__The input__.

------

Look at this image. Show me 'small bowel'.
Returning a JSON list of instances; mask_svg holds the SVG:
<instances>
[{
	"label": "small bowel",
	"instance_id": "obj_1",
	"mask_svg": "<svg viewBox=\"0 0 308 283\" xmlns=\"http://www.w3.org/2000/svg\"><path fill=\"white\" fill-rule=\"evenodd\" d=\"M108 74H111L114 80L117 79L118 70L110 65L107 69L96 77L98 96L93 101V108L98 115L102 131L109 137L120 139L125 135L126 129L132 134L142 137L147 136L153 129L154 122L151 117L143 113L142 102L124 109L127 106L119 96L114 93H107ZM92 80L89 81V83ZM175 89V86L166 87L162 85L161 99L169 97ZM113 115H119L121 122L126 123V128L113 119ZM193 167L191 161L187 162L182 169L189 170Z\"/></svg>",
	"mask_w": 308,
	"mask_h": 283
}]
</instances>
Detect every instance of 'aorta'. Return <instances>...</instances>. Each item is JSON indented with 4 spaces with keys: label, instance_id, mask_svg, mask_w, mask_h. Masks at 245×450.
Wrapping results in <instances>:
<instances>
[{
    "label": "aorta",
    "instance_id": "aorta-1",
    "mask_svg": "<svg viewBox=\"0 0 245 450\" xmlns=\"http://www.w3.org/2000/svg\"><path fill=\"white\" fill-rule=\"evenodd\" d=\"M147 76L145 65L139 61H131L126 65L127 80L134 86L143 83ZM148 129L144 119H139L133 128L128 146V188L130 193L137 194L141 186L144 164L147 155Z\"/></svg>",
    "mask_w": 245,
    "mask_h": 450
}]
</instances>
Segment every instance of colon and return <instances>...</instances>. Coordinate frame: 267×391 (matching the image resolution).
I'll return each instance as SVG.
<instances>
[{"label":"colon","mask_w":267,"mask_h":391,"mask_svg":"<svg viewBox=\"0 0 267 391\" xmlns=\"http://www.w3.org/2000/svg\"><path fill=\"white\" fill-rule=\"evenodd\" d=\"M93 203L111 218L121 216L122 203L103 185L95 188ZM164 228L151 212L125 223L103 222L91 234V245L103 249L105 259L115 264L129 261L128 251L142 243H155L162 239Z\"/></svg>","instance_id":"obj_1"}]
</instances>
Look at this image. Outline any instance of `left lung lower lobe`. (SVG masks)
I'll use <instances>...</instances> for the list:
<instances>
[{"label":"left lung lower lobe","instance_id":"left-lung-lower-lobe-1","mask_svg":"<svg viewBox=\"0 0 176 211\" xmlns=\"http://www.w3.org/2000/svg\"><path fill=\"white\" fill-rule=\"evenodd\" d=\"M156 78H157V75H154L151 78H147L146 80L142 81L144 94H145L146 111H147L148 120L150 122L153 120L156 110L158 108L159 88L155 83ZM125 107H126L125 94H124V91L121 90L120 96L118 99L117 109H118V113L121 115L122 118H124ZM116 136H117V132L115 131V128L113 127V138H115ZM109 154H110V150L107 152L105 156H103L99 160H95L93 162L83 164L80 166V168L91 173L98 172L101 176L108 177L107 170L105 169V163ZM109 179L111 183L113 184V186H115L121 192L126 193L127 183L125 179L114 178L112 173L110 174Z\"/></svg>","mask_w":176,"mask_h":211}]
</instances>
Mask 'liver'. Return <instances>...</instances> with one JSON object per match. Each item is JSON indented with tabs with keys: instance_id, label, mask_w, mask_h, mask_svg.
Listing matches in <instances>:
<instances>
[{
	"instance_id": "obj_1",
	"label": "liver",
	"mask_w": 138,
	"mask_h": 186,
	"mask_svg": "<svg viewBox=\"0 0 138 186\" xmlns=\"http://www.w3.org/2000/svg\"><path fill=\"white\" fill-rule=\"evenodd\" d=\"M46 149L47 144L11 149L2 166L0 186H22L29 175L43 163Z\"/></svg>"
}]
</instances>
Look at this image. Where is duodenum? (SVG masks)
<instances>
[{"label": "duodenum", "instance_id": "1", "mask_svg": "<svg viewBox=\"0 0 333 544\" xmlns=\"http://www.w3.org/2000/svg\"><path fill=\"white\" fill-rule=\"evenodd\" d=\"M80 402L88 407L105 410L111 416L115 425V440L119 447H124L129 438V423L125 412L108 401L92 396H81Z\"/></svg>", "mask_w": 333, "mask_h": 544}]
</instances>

------

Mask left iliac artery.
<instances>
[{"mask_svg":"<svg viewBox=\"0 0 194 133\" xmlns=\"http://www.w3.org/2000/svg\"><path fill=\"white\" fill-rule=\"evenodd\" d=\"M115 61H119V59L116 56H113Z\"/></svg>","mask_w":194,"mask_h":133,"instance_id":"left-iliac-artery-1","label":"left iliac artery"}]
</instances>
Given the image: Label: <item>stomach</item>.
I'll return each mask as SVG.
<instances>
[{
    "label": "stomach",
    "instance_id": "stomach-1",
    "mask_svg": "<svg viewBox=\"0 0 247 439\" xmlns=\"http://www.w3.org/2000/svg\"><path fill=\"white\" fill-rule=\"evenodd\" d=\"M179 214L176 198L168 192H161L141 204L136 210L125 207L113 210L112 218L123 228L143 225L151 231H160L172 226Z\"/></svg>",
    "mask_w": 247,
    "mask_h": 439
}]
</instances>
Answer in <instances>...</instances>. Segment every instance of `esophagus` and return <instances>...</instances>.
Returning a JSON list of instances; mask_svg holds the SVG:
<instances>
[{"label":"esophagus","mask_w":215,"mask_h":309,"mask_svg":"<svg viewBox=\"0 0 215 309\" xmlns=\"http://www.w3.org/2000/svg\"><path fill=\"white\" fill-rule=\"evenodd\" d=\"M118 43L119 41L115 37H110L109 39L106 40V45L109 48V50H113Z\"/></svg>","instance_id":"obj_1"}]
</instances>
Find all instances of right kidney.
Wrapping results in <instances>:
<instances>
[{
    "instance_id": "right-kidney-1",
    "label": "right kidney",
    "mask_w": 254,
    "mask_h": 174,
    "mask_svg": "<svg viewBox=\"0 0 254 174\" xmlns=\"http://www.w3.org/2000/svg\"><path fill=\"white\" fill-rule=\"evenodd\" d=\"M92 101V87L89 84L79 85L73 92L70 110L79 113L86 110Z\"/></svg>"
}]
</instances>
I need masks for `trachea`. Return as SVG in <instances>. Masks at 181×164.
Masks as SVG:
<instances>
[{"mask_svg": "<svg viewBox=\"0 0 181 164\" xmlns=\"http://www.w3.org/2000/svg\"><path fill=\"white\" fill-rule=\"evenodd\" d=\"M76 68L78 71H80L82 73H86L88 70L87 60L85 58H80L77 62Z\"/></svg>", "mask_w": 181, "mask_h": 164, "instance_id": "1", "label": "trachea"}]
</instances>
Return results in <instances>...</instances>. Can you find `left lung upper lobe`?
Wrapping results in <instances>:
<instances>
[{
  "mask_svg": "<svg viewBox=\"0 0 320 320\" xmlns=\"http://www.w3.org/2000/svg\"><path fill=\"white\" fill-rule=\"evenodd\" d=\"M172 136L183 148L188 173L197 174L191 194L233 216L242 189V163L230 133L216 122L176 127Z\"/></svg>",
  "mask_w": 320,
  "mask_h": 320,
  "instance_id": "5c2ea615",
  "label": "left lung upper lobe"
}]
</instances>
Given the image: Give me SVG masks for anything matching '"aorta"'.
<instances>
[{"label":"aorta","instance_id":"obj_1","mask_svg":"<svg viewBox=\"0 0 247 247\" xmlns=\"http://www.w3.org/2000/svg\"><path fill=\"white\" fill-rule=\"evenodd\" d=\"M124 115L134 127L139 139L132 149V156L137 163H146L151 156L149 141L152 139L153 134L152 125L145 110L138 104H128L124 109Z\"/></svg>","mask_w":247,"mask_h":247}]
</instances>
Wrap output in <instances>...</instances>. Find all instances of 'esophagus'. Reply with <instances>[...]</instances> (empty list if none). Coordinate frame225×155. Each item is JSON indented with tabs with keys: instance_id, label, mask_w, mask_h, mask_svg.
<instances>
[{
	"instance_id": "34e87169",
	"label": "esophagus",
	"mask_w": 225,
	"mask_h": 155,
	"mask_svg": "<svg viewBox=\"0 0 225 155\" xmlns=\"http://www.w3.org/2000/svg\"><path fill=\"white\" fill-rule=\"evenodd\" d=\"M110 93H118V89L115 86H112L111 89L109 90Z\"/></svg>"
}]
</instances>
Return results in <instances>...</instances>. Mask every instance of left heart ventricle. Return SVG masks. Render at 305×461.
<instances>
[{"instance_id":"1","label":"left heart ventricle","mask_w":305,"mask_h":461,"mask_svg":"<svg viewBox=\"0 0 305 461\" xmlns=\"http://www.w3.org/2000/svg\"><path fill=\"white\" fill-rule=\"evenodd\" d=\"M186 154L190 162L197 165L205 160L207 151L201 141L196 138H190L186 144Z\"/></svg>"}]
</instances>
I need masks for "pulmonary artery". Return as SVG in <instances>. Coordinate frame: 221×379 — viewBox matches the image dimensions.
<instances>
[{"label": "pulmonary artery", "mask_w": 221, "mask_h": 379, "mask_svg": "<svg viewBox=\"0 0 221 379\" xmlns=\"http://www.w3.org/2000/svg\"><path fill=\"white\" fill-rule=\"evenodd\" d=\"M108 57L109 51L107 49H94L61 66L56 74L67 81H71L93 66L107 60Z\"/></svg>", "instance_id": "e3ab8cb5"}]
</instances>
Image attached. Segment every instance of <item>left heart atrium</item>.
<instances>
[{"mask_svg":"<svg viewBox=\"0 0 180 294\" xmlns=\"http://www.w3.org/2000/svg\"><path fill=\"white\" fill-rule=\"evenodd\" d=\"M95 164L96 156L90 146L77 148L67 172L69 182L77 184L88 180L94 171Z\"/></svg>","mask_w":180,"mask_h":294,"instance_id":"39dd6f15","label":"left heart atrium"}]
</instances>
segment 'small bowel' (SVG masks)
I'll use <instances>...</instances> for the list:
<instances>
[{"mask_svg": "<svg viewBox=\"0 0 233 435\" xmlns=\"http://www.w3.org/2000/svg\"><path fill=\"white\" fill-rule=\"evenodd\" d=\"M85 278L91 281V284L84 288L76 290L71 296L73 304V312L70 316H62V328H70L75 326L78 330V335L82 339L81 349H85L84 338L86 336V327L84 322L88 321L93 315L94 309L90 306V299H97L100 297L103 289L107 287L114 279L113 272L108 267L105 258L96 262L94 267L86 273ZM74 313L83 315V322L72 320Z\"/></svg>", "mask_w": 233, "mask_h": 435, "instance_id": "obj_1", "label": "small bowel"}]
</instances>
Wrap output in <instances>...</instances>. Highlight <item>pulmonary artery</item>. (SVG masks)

------

__Directions for this task__.
Please copy the lines above from the line with "segment 'small bowel' (SVG masks)" up to and including the line with "Wrap output in <instances>...</instances>. Highlight", exactly as written and with nothing else.

__Response area__.
segment 'small bowel' (SVG masks)
I'll use <instances>...</instances> for the list:
<instances>
[{"mask_svg": "<svg viewBox=\"0 0 233 435\" xmlns=\"http://www.w3.org/2000/svg\"><path fill=\"white\" fill-rule=\"evenodd\" d=\"M85 278L91 281V284L84 288L76 290L71 296L73 304V312L70 316H62V328H70L75 326L78 330V335L82 339L81 349H85L84 338L86 336V327L84 322L88 321L93 315L94 309L90 306V299H97L100 297L103 289L107 287L114 279L113 272L108 267L105 258L96 262L94 267L86 273ZM74 313L83 315V322L72 320Z\"/></svg>", "mask_w": 233, "mask_h": 435, "instance_id": "obj_1", "label": "small bowel"}]
</instances>
Wrap output in <instances>...</instances>. Highlight <item>pulmonary artery</item>. (SVG masks)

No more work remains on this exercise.